The Militant (logo)  
   Vol. 69/No. 44           November 14, 2005  
 
 
Cuba’s eye surgery program
becomes popular in Caribbean
(feature article)
 
BY ARRIN HAWKINS  
The Cuban government has expanded its medical program Misión Milagro (Mission Miracle) to residents of Latin America and the Caribbean, providing operations in Cuba free of charge for people with cataracts and other treatable eye conditions.

The program grew out of Cuba’s internationalist collaboration in Venezuela, where nearly 20,000 Cuban doctors are providing health care in rural and working-class communities. So far, tens of thousands of Venezuelans have received eye operations in Cuba.

Since the program was expanded in July, more than 5,000 people from 10 Caribbean countries have had operations in Cuba to restore their sight, the Cuban embassy in Guyana has reported. The joint Cuban-Venezuelan plan, covering people from all Latin America and the Caribbean, offers to treat 600,000 people a year over the next 10 years.

Cuban doctors are performing some 1,500 eye operations a day. Free transportation to Cuba is provided along with food and lodging for the patients. The simple operation takes about 10 minutes.

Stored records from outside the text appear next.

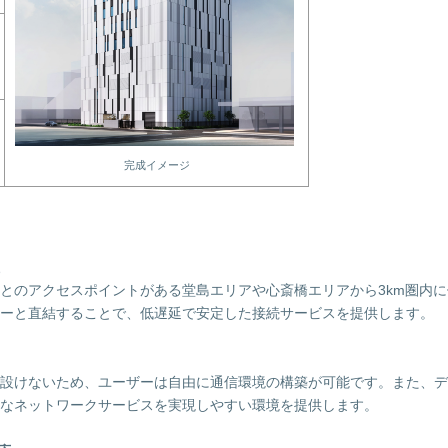
完成イメージ
とのアクセスポイントがある堂島エリアや心斎橋エリアから3km圏内
ーと直結することで、低遅延で安定した接続サービスを提供します。
設けないため、ユーザーは自由に通信環境の構築が可能です。また、デ
なネットワークサービスを実現しやすい環境を提供します。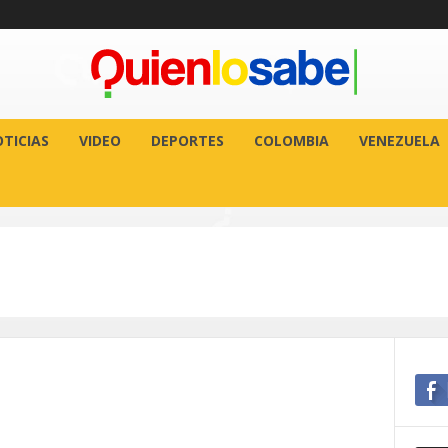
TICIAS
VIDEO
DEPORTES
COLOMBIA
VENEZUELA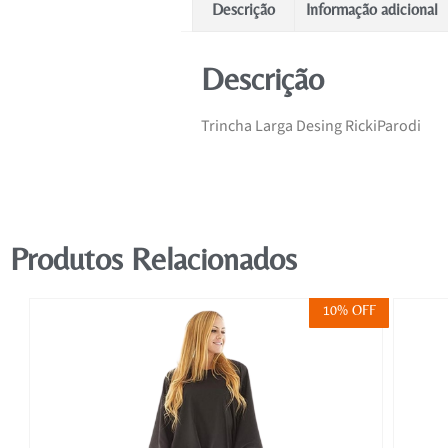
Descrição
Informação adicional
Descrição
Trincha Larga Desing RickiParodi
Produtos Relacionados
FF
10% OFF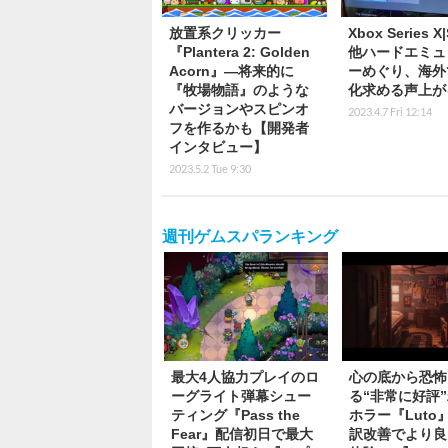
放置系クリッカー
Xbox Series 
『Plantera 2: Golden
他ハードエミュ
Acorn』―将来的に
ーめぐり、海外
『牧場物語』のような
化求める声上が
バージョンやスピンオ
2023.4.7 Fri 12:14
フを作るかも【開発者
インタビュー】
2023.5.2 Tue 9:30
週刊ゲムスパランキング
最大4人協力プレイのロ
心の底から恐怖
ーグライト弾幕シュー
る“非常に好評
ティング『Pass the
ホラー『Luto
Fear』配信初日で最大
訳改善でより良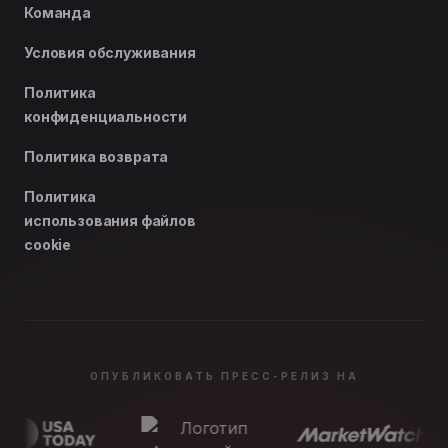
Команда
Условия обслуживания
Политика
конфиденциальности
Политика возврата
Политика
использования файлов
cookie
ОПУБЛИКОВАТЬ ПРЕСС-РЕЛИЗ НА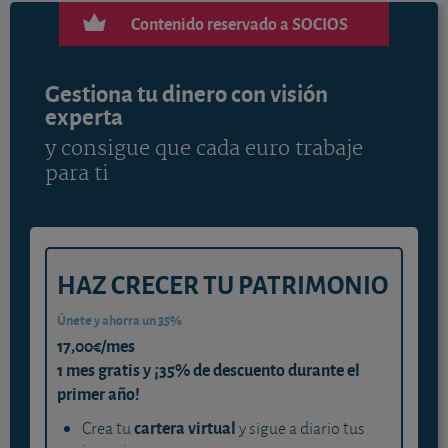
Contenido reservado a SOCIOS
Gestiona tu dinero con visión
experta
y consigue que cada euro trabaje
para ti
HAZ CRECER TU PATRIMONIO
Únete y ahorra un 35%
17,00€/mes
1 mes gratis y ¡35% de descuento durante el
primer año!
cartera virtual
Crea tu
y sigue a diario tus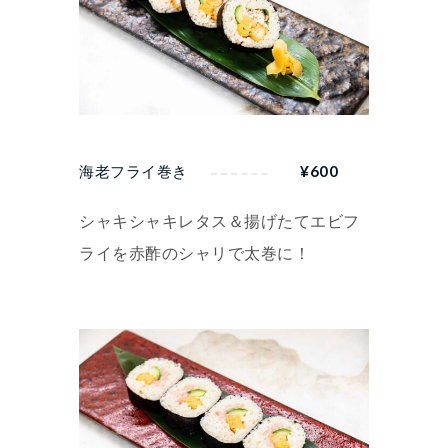
海老フライ巻き
¥
600
シャキシャキレタス＆揚げたてエビフ
ライを赤酢のシャリで太巻に！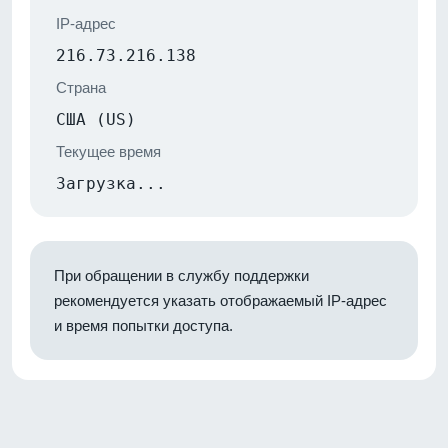
IP-адрес
216.73.216.138
Страна
США (US)
Текущее время
Загрузка...
При обращении в службу поддержки
рекомендуется указать отображаемый IP-адрес
и время попытки доступа.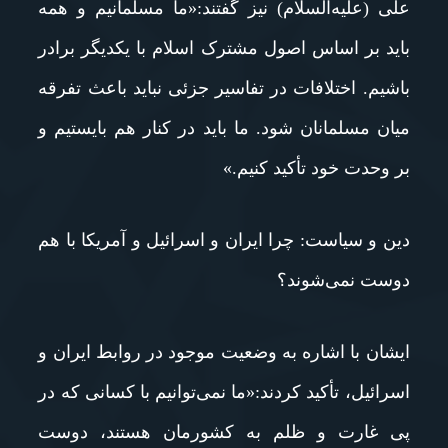
علی (علیه‌السلام) نیز گفتند:«ما مسلمانیم و همه
باید بر اساس اصول مشترک اسلام با یکدیگر برادر
باشیم. اختلافات در تفاسیر جزئی نباید باعث تفرقه
میان مسلمانان شود. ما باید در کنار هم بایستیم و
بر وحدت خود تأکید کنیم.»
دین و سیاست: چرا ایران و اسرائیل و آمریکا با هم
دوست نمی‌شوند؟
ایشان با اشاره به وضعیت موجود در روابط ایران و
اسرائیل، تأکید کردند:«ما نمی‌توانیم با کسانی که در
پی غارت و ظلم به کشورمان هستند، دوست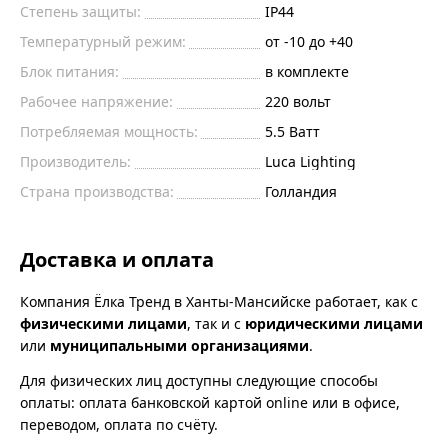
Степень защиты:
IP44
Температурный режим:
от -10 до +40
Блок питания:
в комплекте
Рабочее напряжение:
220
вольт
Потребляемая мощность:
5.5
Ватт
Производитель:
Luca Lighting
Страна производства:
Голландия
Доставка и оплата
Компания Ёлка Тренд в Ханты-Мансийске работает, как с
физическими лицами
, так и с
юридическими лицами
или
муниципальными организациями
.
Для физических лиц доступны следующие способы
оплаты: оплата банковской картой online или в офисе,
переводом, оплата по счёту.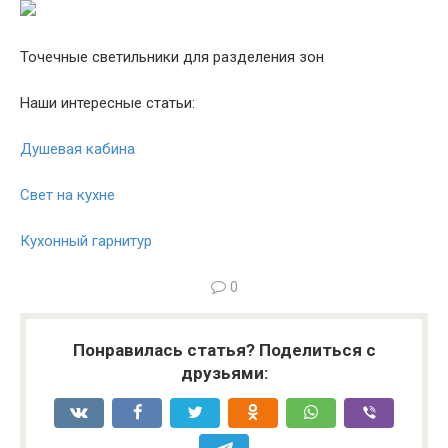
Точечные светильники для разделения зон
Наши интересные статьи:
Душевая кабина
Свет на кухне
Кухонный гарнитур
0
Понравилась статья? Поделиться с
друзьями: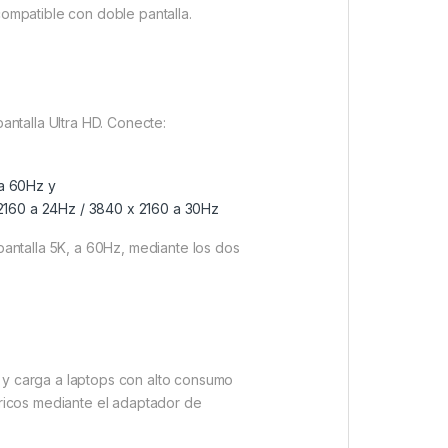
compatible con doble pantalla.
antalla Ultra HD. Conecte:
 a 60Hz y
 2160 a 24Hz / 3840 x 2160 a 30Hz
pantalla 5K, a 60Hz, mediante los dos
 y carga a laptops con alto consumo
éricos mediante el adaptador de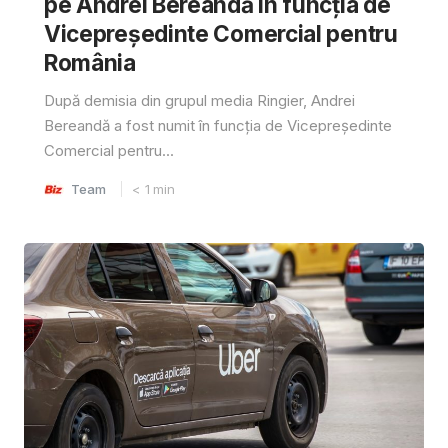
pe Andrei Bereandă în funcția de
Vicepreședinte Comercial pentru
România
După demisia din grupul media Ringier, Andrei
Bereandă a fost numit în funcția de Vicepreședinte
Comercial pentru...
Team
< 1
min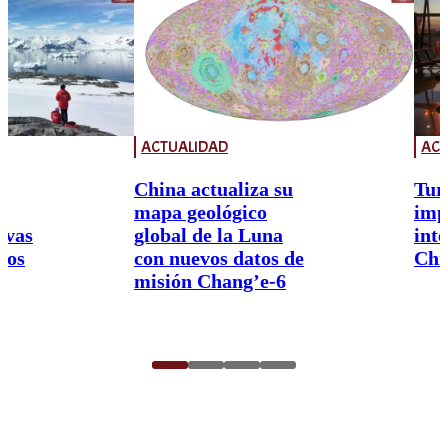
ACTUALIDAD
ACT
China actualiza su
Tur
mapa geológico
imp
ivas
global de la Luna
int
nos
con nuevos datos de
Chi
misión Chang’e-6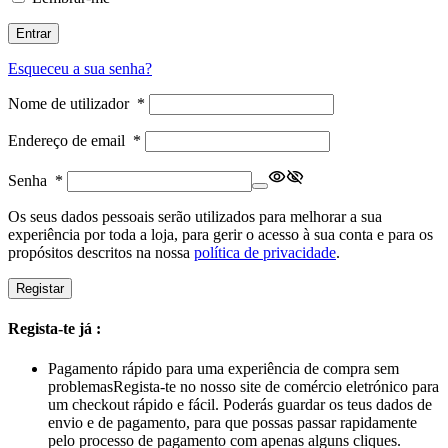
Entrar
Esqueceu a sua senha?
Nome de utilizador
*
Endereço de email
*
Senha
*
Os seus dados pessoais serão utilizados para melhorar a sua
experiência por toda a loja, para gerir o acesso à sua conta e para os
propósitos descritos na nossa
política de privacidade
.
Registar
Regista-te já :
Pagamento rápido para uma experiência de compra sem
problemas
Regista-te no nosso site de comércio eletrónico para
um checkout rápido e fácil. Poderás guardar os teus dados de
envio e de pagamento, para que possas passar rapidamente
pelo processo de pagamento com apenas alguns cliques.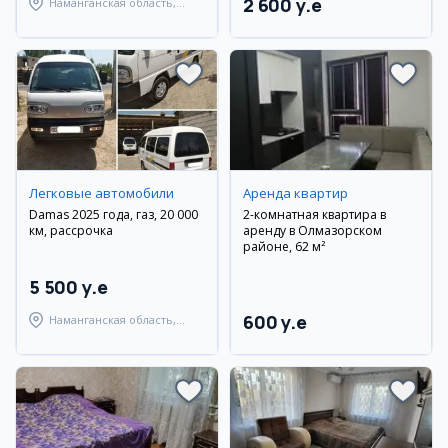
2 600 y.e
Наманганская область,
Наманганский район
Легковые автомобили
Аренда квартир
Damas 2025 года, газ, 20 000
2-комнатная квартира в
км, рассрочка
аренду в Олмазорском
районе, 62 м²
5 500 y.e
600 y.e
Наманганская область,
Наманганский район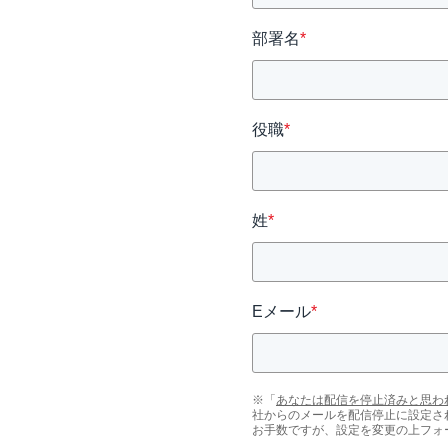
部署名
*
役職
*
姓
*
Eメール
*
※「
あなたは配信を停止済みと思わ
社からのメールを配信停止に設定さ
お手数ですが、設定を変更の上フォ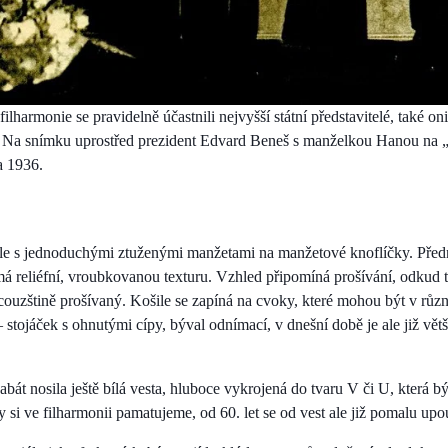
lharmonie se pravidelně účastnili nejvyšší státní představitelé, také on
Na snímku uprostřed prezident Edvard Beneš s manželkou Hanou na „
a 1936.
ile s jednoduchými ztuženými manžetami na manžetové knoflíčky. Přední š
 má reliéfní, vroubkovanou texturu. Vzhled připomíná prošívání, odkud 
ouzštině prošívaný. Košile se zapíná na cvoky, které mohou být v růz
 stojáček s ohnutými cípy, býval odnímací, v dnešní době je ale již vět
bát nosila ještě bílá vesta, hluboce vykrojená do tvaru V či U, která bý
ty si ve filharmonii pamatujeme, od 60. let se od vest ale již pomalu upo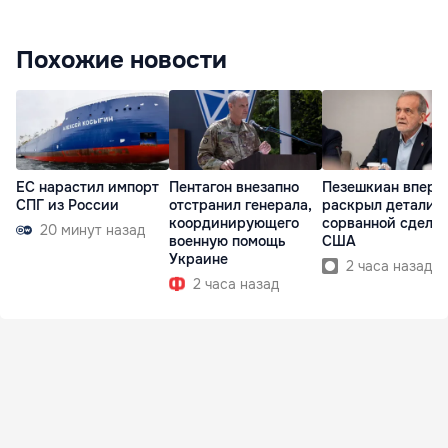
Похожие новости
ЕС нарастил импорт
Пентагон внезапно
Пезешкиан вперв
СПГ из России
отстранил генерала,
раскрыл детали
координирующего
сорванной сделки
20 минут назад
военную помощь
США
Украине
2 часа назад
2 часа назад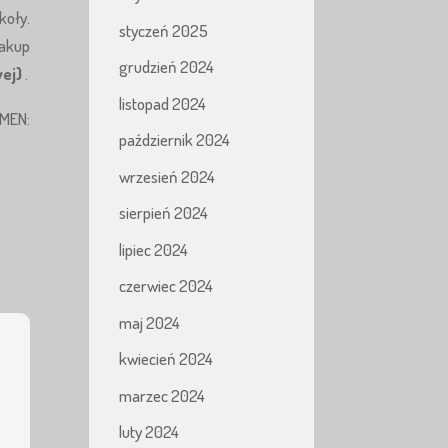
oły.
styczeń 2025
zakup
grudzień 2024
wej)
.
listopad 2024
MEN:
październik 2024
wrzesień 2024
sierpień 2024
lipiec 2024
czerwiec 2024
maj 2024
kwiecień 2024
marzec 2024
luty 2024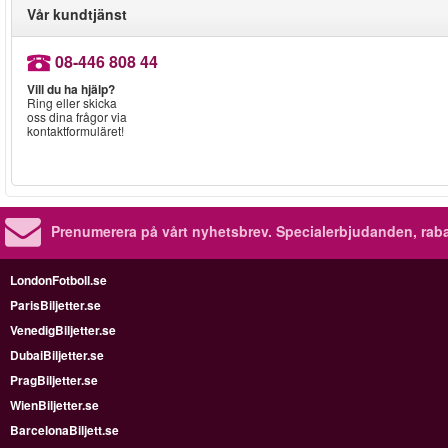
Vår kundtjänst
08-446 808 44
Vill du ha hjälp?
Ring eller skicka
oss dina frågor via
kontaktformuläret!
Prenumerera på vårt nyhetsbrev.
Specialerbjudanden, rab
LondonFotboll.se
ParisBiljetter.se
VenedigBiljetter.se
DubaiBiljetter.se
PragBiljetter.se
WienBiljetter.se
BarcelonaBiljett.se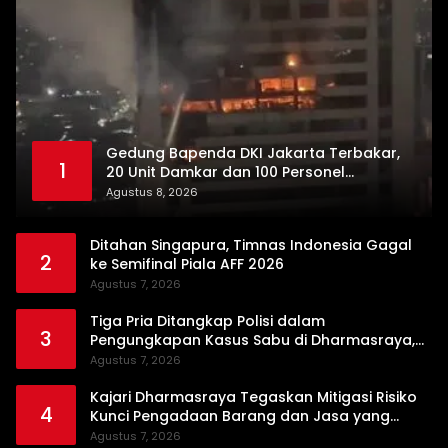
Gedung Bapenda DKI Jakarta Terbakar,
1
20 Unit Damkar dan 100 Personel
Dikerahkan
Agustus 8, 2026
Ditahan Singapura, Timnas Indonesia Gagal
2
ke Semifinal Piala AFF 2026
Agustus 7, 2026
Tiga Pria Ditangkap Polisi dalam
3
Pengungkapan Kasus Sabu di Dharmasraya,
Timbangan Digital hingga Bong Disita
Agustus 7, 2026
Kajari Dharmasraya Tegaskan Mitigasi Risiko
4
Kunci Pengadaan Barang dan Jasa yang
Bersih
Agustus 7, 2026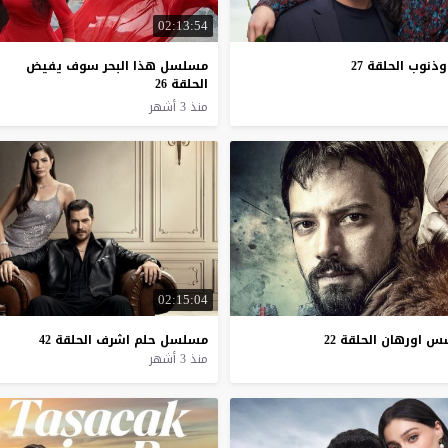
02:13:54
وذنوب
الحلقة
27
مسلسل هذا البحر سوف يفيض
الحلقة 26
منذ 3 أشهر
02:15:04
سس
اورهان
الحلقة
22
مسلسل
حلم
اشرف
الحلقة
42
منذ 3 أشهر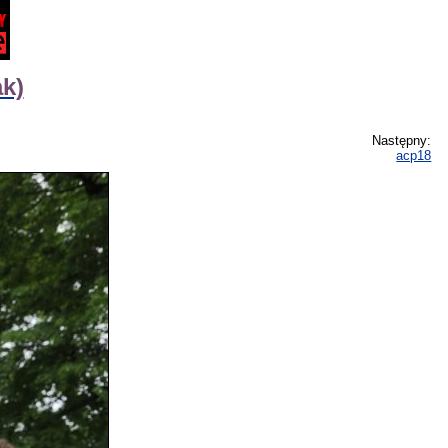
k)
Następny:
acp18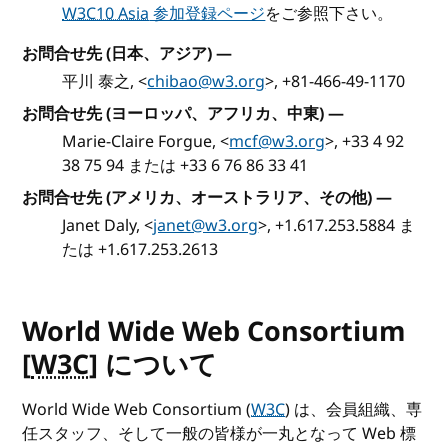
W3C10 Asia
参加登録ページ
をご参照下さい。
お問合せ先 (日本、アジア)
—
平川 泰之, <
chibao@w3.org
>, +81-466-49-1170
お問合せ先 (ヨーロッパ、アフリカ、中東)
—
Marie-Claire Forgue, <
mcf@w3.org
>, +33 4 92
38 75 94 または +33 6 76 86 33 41
お問合せ先 (アメリカ、オーストラリア、その他)
—
Janet Daly, <
janet@w3.org
>, +1.617.253.5884 ま
たは +1.617.253.2613
World Wide Web Consortium
[
W3C
] について
World Wide Web Consortium (
W3C
) は、会員組織、専
任スタッフ、そして一般の皆様が一丸となって Web 標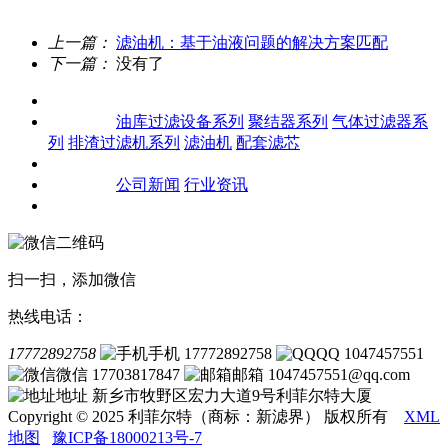
上一篇：
滤油机：基于油液问题的解决方案匹配
下一篇：
没有了
关于我们
产品中心
油库过滤设备系列
聚结器系列
气体过滤器系
列
排渣过滤机系列
滤油机
配套滤芯
客户案例
新闻资讯
公司新闻
行业资讯
联系我们
扫一扫，添加微信
热线电话：
17772892758
手机 17772892758
QQ 1047457551
微信 17703817847
邮箱 1047457551@qq.com
地址 新乡市牧野区宏力大道9号利菲尔特大厦
Copyright © 2025 利菲尔特（商标：新滤界） 版权所有
XML
地图
豫ICP备18000213号-7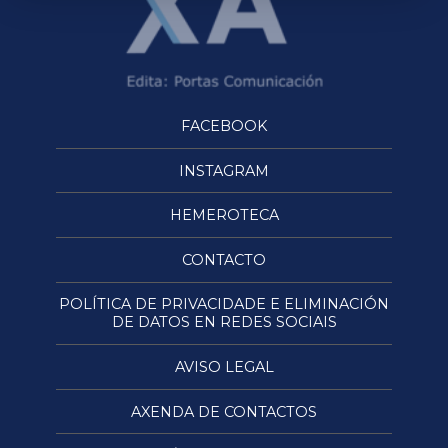
FACEBOOK
INSTAGRAM
HEMEROTECA
CONTACTO
POLÍTICA DE PRIVACIDADE E ELIMINACIÓN
DE DATOS EN REDES SOCIAIS
AVISO LEGAL
AXENDA DE CONTACTOS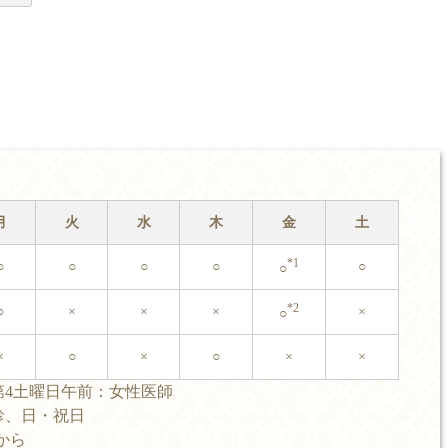
月
火
水
木
金
土
*1
○
○
○
○
○
○
*2
○
×
×
×
×
○
×
○
×
○
×
×
第4土曜日午前：女性医師
診、日・祝日
0から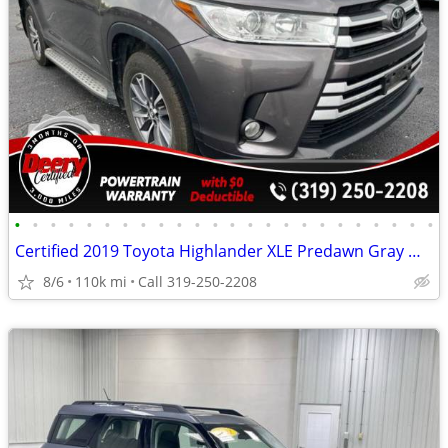
•
•
•
•
•
•
•
•
•
•
•
•
•
•
•
•
•
•
•
•
•
•
•
•
Certified 2019 Toyota Highlander XLE Predawn Gray Mica
8/6
110k mi
Call 319-250-2208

More than 2,000 Guyanese so far have received eye treatment in Cuba. “If people had to go to a private doctor for the same treatment, it could cost up to US$2,000 each,” the Guyanese health minister told the Jamaican Observer.

More than 3,000 patients from Belize have received eye surgery. “Because of financial constraints or the inaccessibility to the services, many individuals suffer from conditions that are very easy to treat,” said Eugenio Martínez, Cuba’s ambassador to Belize, in an interview in the September 15 issue of the Belizean newspaper San Pedro Sun.

David Scott, a 75-year-old Jamaican farmer, had been blind from cataracts for two years before his sight was restored in Cuba in September. Surgery at a local hospital had repeatedly been postponed. “When you can’t see it makes you miserable and it is like you’re sick and a part off your life is gone,” Scott told the Jamaica Observer. “When them take off the bandage off me eye me see the wall and the doctors. Oh man, you can’t imagine how it feel.”

Diann Edwards, a farm worker in Jamaica who was forced to quit a job because of a cataract, said she could not have afforded the surgery. One of the first 50 Jamaicans to receive the operation in Cuba, she said, “We were feted and given world class medical care.”

This initiative by the Cuban government takes place as many medical technicians are leaving semicolonial countries for the imperialist centers. A regional health official noted that the Caribbean loses some 300 nurses annually to the United Kingdom, United States, and Canada. Jamaica has lost 41 percent of its doctors and Haiti 35 percent, according to a study by the New England Journal of Medicine.

Some 25,000 Cuban doctors are currently providing medical services in 66 countries, Reuters reports. The Cuban government is also training medical students from around the semicolonial world to help meet the health-care needs in their countries.